A Feira de Espinho está a comemorar 123 anos de existência. Só a partir de 1914 é que este mercado de rua passou a ser semanal, atraindo muitos visitantes àquela cidade do litoral para comprarem vestuário, calçado, flores, pão, fruta, hortaliça, peixe, carne, cerâmica, ferramentas, animais (coelhos, patos, galinhas), entre outras coisas. 

Os fregueses das cidades vizinhas chegam à feira de carro ou de comboio, e as ruas de Espinho fervilham de vida neste dia da semana. À entrada do recinto de venda é uma azáfama, com os vendedores de fruta a apregoarem a doçura da bela cereja: "Eu estou maluco, eu estou maluco", grita um vendedor, dando a provar a sua fruta. "Aqui é tudo muito baratinho", garante o feirante.

O "ONDAS DA SERRA" foi de banca em banca, como se pode comprovar nas 20 fotos que lhe oferece na galeria.

As simpáticas senhoras do fumeiro e dos queijos, dos nabos, da louça de barro (onde não pode faltar o galo de Barcelos), confessaram-nos que a Feira de Espinho "devia de ser mais acarinhada". Mas foi a senhora dos balões que colocou o dedo na ferida: "As feiras bateram no fundo. Não há poder de compra!". A senhora dos balões, como é conhecida na feira a Sr.ª Maria das Dores, afirmou, sem papas na língua, que a maioria dos emigrantes chegam a Portugal "tesos" e que alguns "ainda vêm comer o pouco que os familiares têm". Sinais dos tempos!

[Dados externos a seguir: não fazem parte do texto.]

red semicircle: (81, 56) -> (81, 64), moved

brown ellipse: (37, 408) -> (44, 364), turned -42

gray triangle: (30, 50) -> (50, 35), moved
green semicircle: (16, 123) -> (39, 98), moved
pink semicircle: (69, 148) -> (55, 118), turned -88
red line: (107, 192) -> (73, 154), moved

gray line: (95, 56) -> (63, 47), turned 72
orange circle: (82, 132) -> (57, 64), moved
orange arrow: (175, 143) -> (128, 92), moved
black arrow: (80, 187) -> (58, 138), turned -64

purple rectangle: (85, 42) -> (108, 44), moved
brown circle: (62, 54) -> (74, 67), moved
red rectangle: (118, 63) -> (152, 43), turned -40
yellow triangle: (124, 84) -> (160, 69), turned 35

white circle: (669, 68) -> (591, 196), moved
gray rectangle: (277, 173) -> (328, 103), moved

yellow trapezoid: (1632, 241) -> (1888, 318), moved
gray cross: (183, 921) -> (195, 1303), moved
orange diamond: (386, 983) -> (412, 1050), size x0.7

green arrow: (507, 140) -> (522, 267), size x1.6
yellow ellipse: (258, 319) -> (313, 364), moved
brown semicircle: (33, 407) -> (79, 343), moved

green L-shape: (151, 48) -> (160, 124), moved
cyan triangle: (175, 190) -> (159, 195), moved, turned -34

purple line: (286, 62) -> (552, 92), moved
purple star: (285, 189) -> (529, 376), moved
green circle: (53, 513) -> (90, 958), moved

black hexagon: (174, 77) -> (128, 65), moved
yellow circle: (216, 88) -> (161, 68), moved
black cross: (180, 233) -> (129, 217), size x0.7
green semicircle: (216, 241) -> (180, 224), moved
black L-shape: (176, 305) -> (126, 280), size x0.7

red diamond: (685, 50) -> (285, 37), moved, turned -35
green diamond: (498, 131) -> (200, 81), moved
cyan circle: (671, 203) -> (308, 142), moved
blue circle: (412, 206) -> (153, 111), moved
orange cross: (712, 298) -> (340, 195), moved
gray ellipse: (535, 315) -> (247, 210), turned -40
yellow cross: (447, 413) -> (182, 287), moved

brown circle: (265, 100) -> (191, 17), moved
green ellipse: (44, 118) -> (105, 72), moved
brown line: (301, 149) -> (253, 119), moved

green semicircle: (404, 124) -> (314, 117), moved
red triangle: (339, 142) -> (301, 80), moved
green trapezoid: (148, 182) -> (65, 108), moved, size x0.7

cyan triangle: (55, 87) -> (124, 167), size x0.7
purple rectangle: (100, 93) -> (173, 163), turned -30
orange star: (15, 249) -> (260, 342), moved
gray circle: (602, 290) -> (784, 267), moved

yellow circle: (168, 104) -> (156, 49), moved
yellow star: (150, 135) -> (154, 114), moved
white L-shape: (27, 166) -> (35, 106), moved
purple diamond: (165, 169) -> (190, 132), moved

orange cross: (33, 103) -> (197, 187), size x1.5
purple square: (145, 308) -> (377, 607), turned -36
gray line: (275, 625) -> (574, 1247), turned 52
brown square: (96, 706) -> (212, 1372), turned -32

A Feira de Espinho, apesar de já não ser a feira de antigamente, ainda continua a deliciar os forasteiros e os turistas que por lá passam, principalmente nesta época do ano em que o sol brilha e a praia está ali mesmo ao lado. Mergulhe o olhar nas cores e sinta os cheiros deste afamado mercado ao ar livre. Vai ver que não se vai arrepender! Se tiver sorte, ainda encontra a senhora que vende "balões com som". Pergunte-lhe o que é que ela mete dentro dos balões para fazer aquele barulhinho que atrai a clientela...

Mais uma coisa: não fique apenas pelo COMEÇO do mercado, conheça também "o FIM da feira", onde passa o "Vouguinha", um comboio como este lugar... De outro tempo!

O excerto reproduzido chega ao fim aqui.